7. Protect the federal rights of states with 60 per cent share in the divisive pool including cess and surcharge. Amend the GST Act to reinstate taxation power of states. No National Cooperation Policy (NCP), No New Education Policy (NEP), No National Policy Framework on Agriculture marketing (NPFAM) and No Electricity Bill 2025 that trespass on powers of state governments. Strong States for Strong India. Protect financial autonomy of states to ensure public investment to modernise agriculture, accomplish agro-based industrialisation and generate employment. Ensure MSP and minimum wage and end agrarian crisis, peasant suicides, distress migration.
8. Control the growing dreadful income inequalities by taxing the super-rich 1 per cent people with 2 per cent wealth tax and 33 per cent inheritance tax, thus raising 9 per cent of the GDP to universalise six fundamental economic rights of food, employment, education, health, housing and pension to all. Reinstate corporate tax at 30 per cent from 22 per cent.
9. Protect democratic rights of all citizens. Immediately release Sonam Wangchuk and other protesters. Revoke imposition of NSA. Settle the genuine demands of the people of Ladakh. Ensure comprehensive electoral reforms with proportional representation. Reinstate public trust in the Election Commission of India by replacing the Home Minister in the selection panel with the Chief Justice of India and ensuring transparency in the election process. End hegemony of money and muscle power in elections. Enact law to ensure public funds for entire expenditure on campaigns. Repeal authoritarian laws of UAPA, the Public Safety Act of Maharashtra. Immediately stop putting people in jail for years without charge sheets and trials and initiate compulsory punitive action against the belligerent bureaucracy responsible for the violation of constitutional rights of citizens. Amend penal codes of BNS, BNSS and BSA that give increased powers to the State and police, restrict civil liberties, and suppress free speech and legitimate political dissent.

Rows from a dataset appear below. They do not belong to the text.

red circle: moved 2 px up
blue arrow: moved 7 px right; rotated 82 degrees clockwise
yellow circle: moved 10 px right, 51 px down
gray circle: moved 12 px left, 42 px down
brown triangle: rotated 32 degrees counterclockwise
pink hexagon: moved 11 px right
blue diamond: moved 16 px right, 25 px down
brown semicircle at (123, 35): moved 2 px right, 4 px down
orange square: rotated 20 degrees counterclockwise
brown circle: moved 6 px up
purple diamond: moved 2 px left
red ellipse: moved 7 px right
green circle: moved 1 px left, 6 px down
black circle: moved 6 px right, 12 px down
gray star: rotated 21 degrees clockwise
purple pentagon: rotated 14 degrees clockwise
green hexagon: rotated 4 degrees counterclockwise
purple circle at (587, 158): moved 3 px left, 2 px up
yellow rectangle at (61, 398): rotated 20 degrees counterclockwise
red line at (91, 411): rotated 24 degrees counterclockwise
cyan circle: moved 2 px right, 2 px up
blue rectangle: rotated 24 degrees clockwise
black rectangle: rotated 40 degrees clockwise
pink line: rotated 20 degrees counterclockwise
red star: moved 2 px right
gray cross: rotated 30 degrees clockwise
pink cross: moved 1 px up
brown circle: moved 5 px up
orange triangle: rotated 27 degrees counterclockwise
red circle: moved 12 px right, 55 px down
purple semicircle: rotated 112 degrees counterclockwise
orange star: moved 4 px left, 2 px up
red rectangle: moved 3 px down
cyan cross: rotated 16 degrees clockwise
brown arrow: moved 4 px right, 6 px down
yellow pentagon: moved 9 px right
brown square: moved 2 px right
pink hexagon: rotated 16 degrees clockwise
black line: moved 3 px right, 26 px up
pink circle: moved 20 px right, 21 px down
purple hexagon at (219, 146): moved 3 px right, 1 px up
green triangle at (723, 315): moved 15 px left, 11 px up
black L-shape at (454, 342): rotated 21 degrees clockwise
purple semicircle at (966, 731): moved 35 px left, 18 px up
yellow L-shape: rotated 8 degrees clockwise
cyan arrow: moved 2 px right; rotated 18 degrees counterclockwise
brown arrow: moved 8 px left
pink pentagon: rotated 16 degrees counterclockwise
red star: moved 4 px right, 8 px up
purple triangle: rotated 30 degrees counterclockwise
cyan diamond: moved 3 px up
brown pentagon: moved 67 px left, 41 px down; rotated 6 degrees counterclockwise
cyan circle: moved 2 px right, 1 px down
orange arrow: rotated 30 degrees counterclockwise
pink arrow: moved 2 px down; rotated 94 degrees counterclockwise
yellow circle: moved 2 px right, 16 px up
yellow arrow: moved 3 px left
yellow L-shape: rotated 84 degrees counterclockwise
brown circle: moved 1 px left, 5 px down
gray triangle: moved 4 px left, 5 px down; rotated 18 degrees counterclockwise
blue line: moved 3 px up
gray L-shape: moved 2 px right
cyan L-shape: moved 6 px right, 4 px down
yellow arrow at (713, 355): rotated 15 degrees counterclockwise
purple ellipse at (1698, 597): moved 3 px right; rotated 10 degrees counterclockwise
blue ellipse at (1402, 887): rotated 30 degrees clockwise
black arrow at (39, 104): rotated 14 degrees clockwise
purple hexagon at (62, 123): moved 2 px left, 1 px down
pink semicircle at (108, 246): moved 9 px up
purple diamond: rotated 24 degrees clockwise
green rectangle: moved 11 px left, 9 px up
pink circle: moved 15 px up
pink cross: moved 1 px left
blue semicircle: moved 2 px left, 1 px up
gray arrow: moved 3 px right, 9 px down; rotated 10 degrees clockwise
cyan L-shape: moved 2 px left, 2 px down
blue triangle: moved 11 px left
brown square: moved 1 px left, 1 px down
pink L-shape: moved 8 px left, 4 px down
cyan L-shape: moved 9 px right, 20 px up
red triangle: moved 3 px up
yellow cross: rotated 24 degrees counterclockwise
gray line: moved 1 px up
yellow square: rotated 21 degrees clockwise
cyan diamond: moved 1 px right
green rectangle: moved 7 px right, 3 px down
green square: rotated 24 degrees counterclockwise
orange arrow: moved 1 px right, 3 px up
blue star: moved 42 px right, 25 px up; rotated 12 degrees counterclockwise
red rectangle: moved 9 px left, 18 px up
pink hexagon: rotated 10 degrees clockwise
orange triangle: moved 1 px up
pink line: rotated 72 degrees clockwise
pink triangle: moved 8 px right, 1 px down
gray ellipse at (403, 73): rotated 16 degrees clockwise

10. Immediately build a proactive people’s movement to protect secular unity, especially Hindu-Muslim unity. Civil vigilance including functioning legal cell to end spreading communal hate aimed at wrecking communal harmony. Free all the institutions of governance, including judiciary and bureaucracy from communal influence and protect unity in diversity of people of India.
11. Public campaign including preventive legal measures and public scrutiny to end atrocities on women and girl children, abuse and violence against Dalits, Adivasis and Minorities.
12. People’s movement against drug addiction and alcoholism. Ensure punitive action against criminal elements in administration and political hierarchy who are in connivance with the drug and narcotic business.